Work Type



Fall 2015

Faculty Advisor

Roger J. Allen, PhD, PT


Title: Clinical Pain Scale Compendium

Authors: James Aiken, SPT1, Tiffany Crow, SPT1, Nicholas Pilch, SPT1

Affiliation(s): 1. Physical Therapy Program, University of Puget Sound


Pain is one of the pivotal aspects of a healthcare examination. Clinicians cannot measure pain objectively, and thus, we can only obtain a subjective report of the patient’s experience.

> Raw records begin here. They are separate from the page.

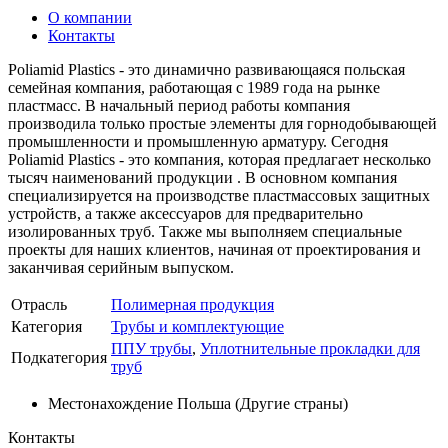
О компании
Контакты
Poliamid Plastics - это динамично развивающаяся польская
семейная компания, работающая с 1989 года на рынке
пластмасс. В начальный период работы компания
производила только простые элементы для горнодобывающей
промышленности и промышленную арматуру. Сегодня
Poliamid Plastics - это компания, которая предлагает несколько
тысяч наименований продукции . В основном компания
специализируется на производстве пластмассовых защитных
устройств, а также аксессуаров для предварительно
изолированных труб. Также мы выполняем специальные
проекты для наших клиентов, начиная от проектирования и
заканчивая серийным выпуском.
Отрасль
Полимерная продукция
Категория
Трубы и комплектующие
ППУ трубы
,
Уплотнительные прокладки для
Подкатегория
труб
Местонахождение
Польша (Другие страны)
Контакты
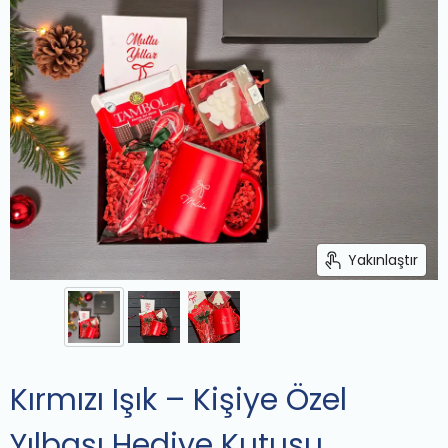
Yakınlaştır
Kırmızı Işık – Kişiye Özel
Yılbaşı Hediye Kutusu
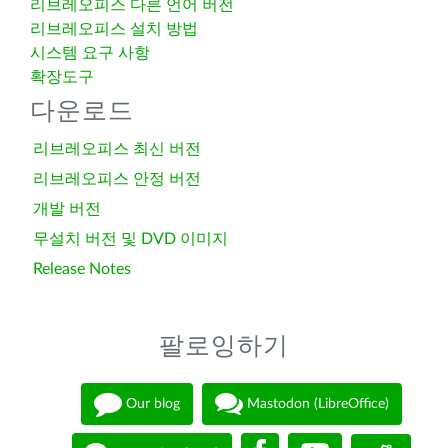
리브레오피스 다른 언어 버전
리브레오피스 설치 방법
시스템 요구 사항
확장도구
다운로드
리브레오피스 최신 버전
리브레오피스 안정 버전
개발 버전
무설치 버전 및 DVD 이미지
Release Notes
팔로잉하기
Our blog
Mastodon (LibreOffice)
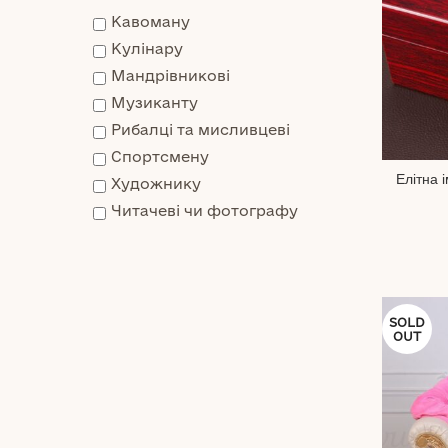
Кавоману
Кулінару
Мандрівникові
Музиканту
Рибалці та мисливцеві
Спортсмену
Елітна 
Художнику
Читачеві чи фотографу
SOLD
OUT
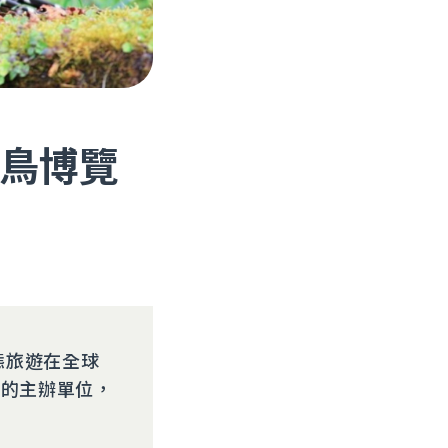
鳥博覽
態旅遊在全球
」的主辦單位，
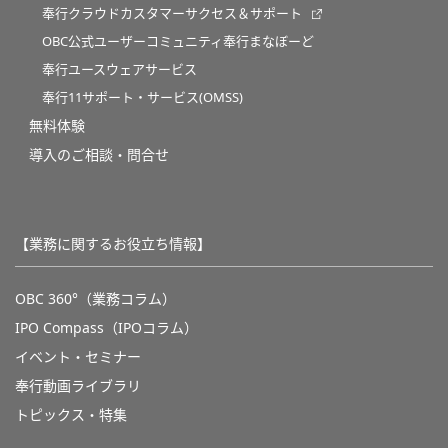
奉行クラウドカスタマーサクセス＆サポート
OBC公式ユーザーコミュニティ奉行まなぼーど
奉行ユースウェアサービス
奉行11サポート・サービス(OMSS)
無料体験
導入のご相談・問合せ
【業務に関するお役立ち情報】
OBC 360°（業務コラム）
IPO Compass（IPOコラム）
イベント・セミナー
奉行動画ライブラリ
トピックス・特集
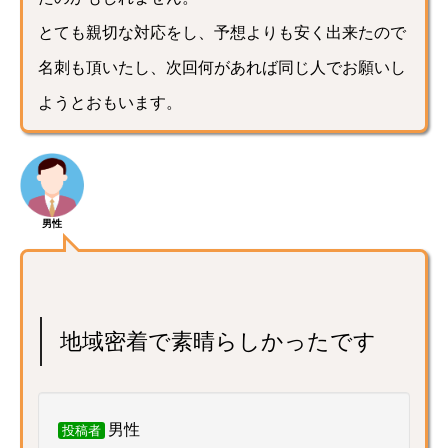
とても親切な対応をし、予想よりも安く出来たので
名刺も頂いたし、次回何があれば同じ人でお願いし
ようとおもいます。
男性
地域密着で素晴らしかったです
男性
投稿者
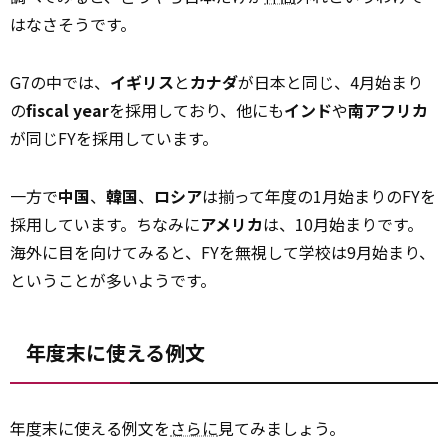
はなさそうです。
G7の中では、
イギリス
と
カナダ
が日本と同じ、4月始まり
の
fiscal year
を採用しており、他にも
インド
や
南アフリカ
が同じFYを採用しています。
一方で
中国
、
韓国
、
ロシア
は揃って年度の1月始まりのFYを
採用しています。ちなみに
アメリカ
は、10月始まりです。
海外に目を向けてみると、FYを無視して学校は9月始まり、
ということが多いようです。
年度末に使える例文
年度末に使える例文を
さらに
見てみましょう。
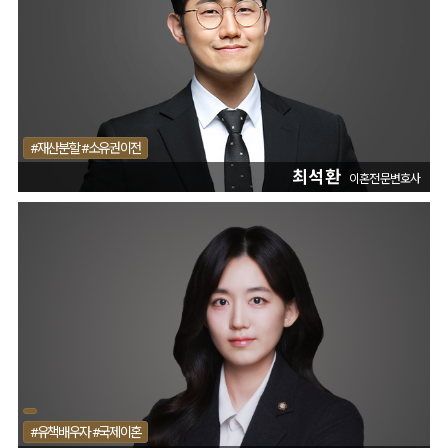
#재산분할 #소유권이전
최석환
이혼전문변호사
#유책배우자 #국제이혼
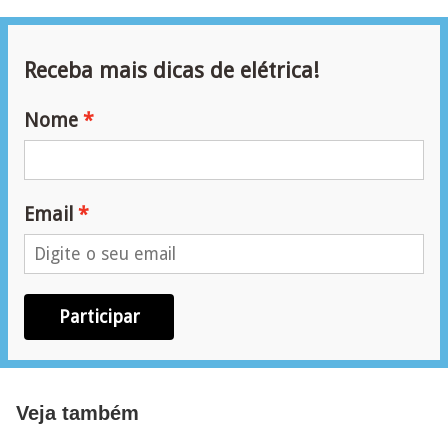
i
c
Receba mais dicas de elétrica!
i
d
Nome
a
d
e
Email
Participar
Veja também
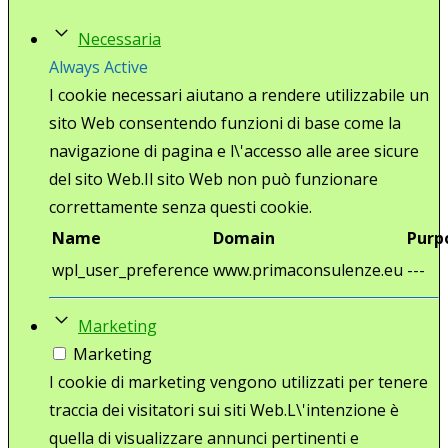
Necessaria
Always Active
I cookie necessari aiutano a rendere utilizzabile un
sito Web consentendo funzioni di base come la
navigazione di pagina e l\'accesso alle aree sicure
del sito Web.Il sito Web non può funzionare
correttamente senza questi cookie.
Name
Domain
Purp
wpl_user_preference
www.primaconsulenze.eu
---
Marketing
Marketing
I cookie di marketing vengono utilizzati per tenere
traccia dei visitatori sui siti Web.L\'intenzione è
quella di visualizzare annunci pertinenti e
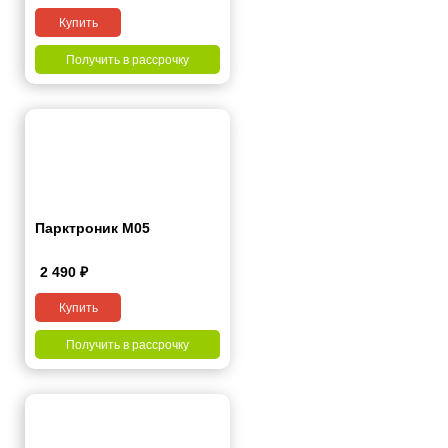
Купить
Получить в рассрочку
Парктроник M05
2 490
₽
Купить
Получить в рассрочку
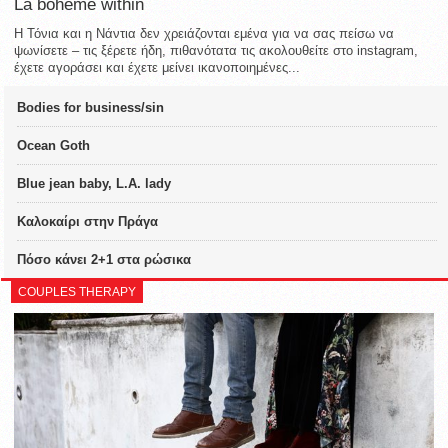
La bohème within
Η Τόνια και η Νάντια δεν χρειάζονται εμένα για να σας πείσω να
ψωνίσετε – τις ξέρετε ήδη, πιθανότατα τις ακολουθείτε στο instagram,
έχετε αγοράσει και έχετε μείνει ικανοποιημένες...
Bodies for business/sin
Ocean Goth
Blue jean baby, L.A. lady
Καλοκαίρι στην Πράγα
Πόσο κάνει 2+1 στα ρώσικα
COUPLES THERAPY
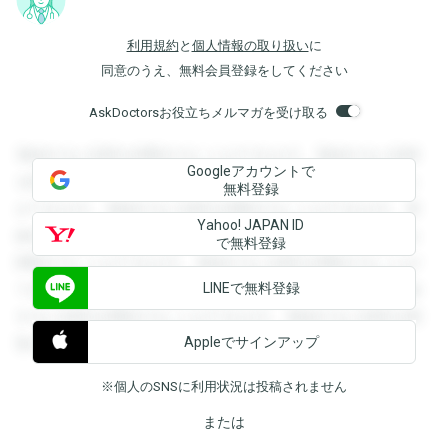
利用規約
と
個人情報の取り扱い
に
同意のうえ、無料会員登録をしてください
AskDoctorsお役立ちメルマガを受け取る
登録すると回答を閲覧することができます。登録すると回答
Googleアカウントで
を閲覧することができます。登録すると回答を閲覧すること
無料登録
ができます。登録すると回答を閲覧することができます。登
Yahoo! JAPAN ID
録すると回答を閲覧することができます。登録すると回答を
で無料登録
閲覧することができます。登録すると回答を閲覧することが
LINEで無料登録
できます。登録すると回答を閲覧することができます。登録
すると回答を閲覧することができます。登録すると回答を閲
Appleでサインアップ
覧することができます。
※個人のSNSに利用状況は投稿されません
または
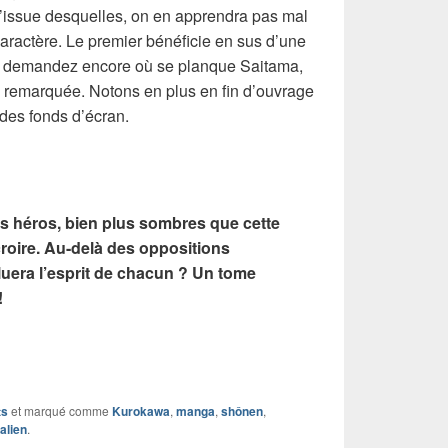
l’issue desquelles, on en apprendra pas mal
 caractère. Le premier bénéficie en sus d’une
us demandez encore où se planque Saitama,
n remarquée. Notons en plus en fin d’ouvrage
des fonds d’écran.
 héros, bien plus sombres que cette
croire. Au-delà des oppositions
uera l’esprit de chacun ? Un tome
!
ts
et marqué comme
Kurokawa
,
manga
,
shônen
,
alien
.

However, the human experience of pain can be measured beyond merely its intensity. The purpose of this compendium is to present a range of pain aspects; the who, what, where, when, and how much of pain measurement. This is accomplished with the following domains: affective, beliefs, intensity, sensory quality, location, temporal, impact on activities of daily living, and population. The aim of this compendium is to present a model of various pain dimensions and to expand the number of tools available to measure pain, as pain can mean different things. It is novel in its breadth of coverage of pain scales and comprehensive summarization for ease of use. With an improved capacity of pain measurement tools available, clinicians can better correlate care with more accurate pain assessments to meet a patient’s unique needs. In conclusion, we have compiled these measures to provide additional pain evaluation tools for physical therapists and other medical professionals in order to improve patient care.